ASEAN member states, including Vietnam, aim for joint visa

Member states of the Association of Southeast Asian Nations (ASEAN) are striving for a goal to allow international tourists to travel freely between the countries with a single visa, in an effort to boost tourism

International tourists in Vietnam’s Mekong Delta

Member states of the Association of Southeast Asian Nations (ASEAN) are striving for a goal to allow international tourists to travel freely between the countries with a single visa, in an effort to boost tourism.

Using a joint visa for all ASEAN member nations would require a thorough process and should be first applied to a group of countries, according to experts.

ASEAN is a political and economic organization whose members include Brunei, Cambodia, Indonesia, Laos, Malaysia, Myanmar, the Philippines, Singapore, Thailand, and Vietnam. 

The single-visa idea was first put forward at the International Tourism Expo (ITE), organized in Ho Chi Minh City in 2007, as the hosts proposed issuing a joint visa for visitors to Cambodia, Laos, and Vietnam.

In September 2013, tourism ministers from the three Indochinese countries, along with Thailand and Myanmar, sat down and discussed measures to simplify paperwork for tourists entering the five nations.

Prior to the meeting, Cambodia and Thailand had pioneered the solution since December 2012, granting joint visas to travelers from 25 countries across the world.

Visitors could register for a 30-day pass at either of the two countries’ embassies and then would be free to explore the two nations.

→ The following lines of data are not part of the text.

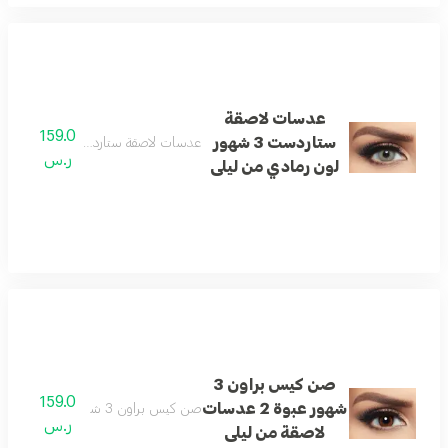
عدسات لاصقة
159.0
ستاردست 3 شهور
عدسات لاصقة ستاردست 3 شهور لون رمادي من ليلى
ر.س
لون رمادي من ليلى
صن كيس براون 3
159.0
شهور عبوة 2 عدسات
صن كيس براون 3 شهور عبوة 2 عدسات لاصقة من ليلى
ر.س
لاصقة من ليلى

During an interview with Tuoi Tre (Youth) newspaper, Thong Khon, Cambodian Minister of Tourism, stated that visitors to Thailand still outnumber those to Cambodia due to the former’s strengths in terms of attractions and infrastructure.

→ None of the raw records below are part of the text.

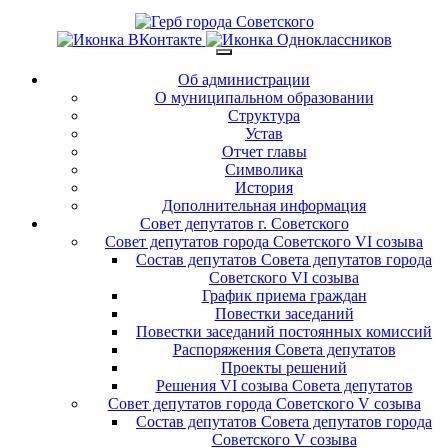
Об администрации
О муниципальном образовании
Структура
Устав
Отчет главы
Символика
История
Дополнительная информация
Совет депутатов г. Советского
Совет депутатов города Советского VI созыва
Состав депутатов Совета депутатов города
Советского VI созыва
График приема граждан
Повестки заседаний
Повестки заседаний постоянных комиссий
Распоряжения Совета депутатов
Проекты решений
Решения VI созыва Совета депутатов
Совет депутатов города Советского V созыва
Состав депутатов Совета депутатов города
Советского V созыва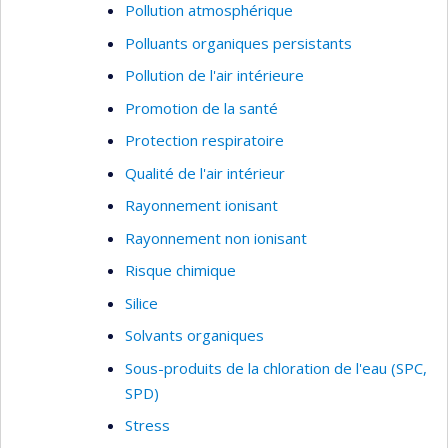
Pollution atmosphérique
Polluants organiques persistants
Pollution de l'air intérieure
Promotion de la santé
Protection respiratoire
Qualité de l'air intérieur
Rayonnement ionisant
Rayonnement non ionisant
Risque chimique
Silice
Solvants organiques
Sous-produits de la chloration de l'eau (SPC,
SPD)
Stress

Such differences should not affect the interests that the Cambodian economy and people could benefit from any possible cooperation with Thailand, the minister asserted.

Beyond tourist sector’s control

Vietnam has not been able to set up a joint visa with any nations in the bloc as such cooperation cannot be decided by the tourist sector alone but requires coordination among relevant agencies, Nguyen Van Tuan, general director of the Vietnam National Administration of Tourism (VNAT), explained.

“Former Prime Minister Nguyen Tan Dung previously tasked the Ministry of Culture, Sports, and Tourism, the Ministry of Public Security, and the Ministry of Foreign Affairs with considering the issue of a joint visa with Thailand and Cambodia,” Tuan said.

According to Le Tuan Anh, deputy director of the International Cooperation Department under the VNAT, the application of a common visa would increase the number of tourists to the bloc.

“The lack of such type of admission is a huge obstacle to regional tourism and should be removed,” Anh said. 

As each nation has its own vision and objective, the members need to be more proactive to reach an agreement in order to provide tourists with the best conditions, the official added.

Nguyen Quoc Ky, general director of the Viettravel tourist company, tourists tend to combine many destinations in one journey, which would be easier to undertake with a joint visa.

If Vietnam does not catch up with the new trend, local tourism will fall behind, Ky warned.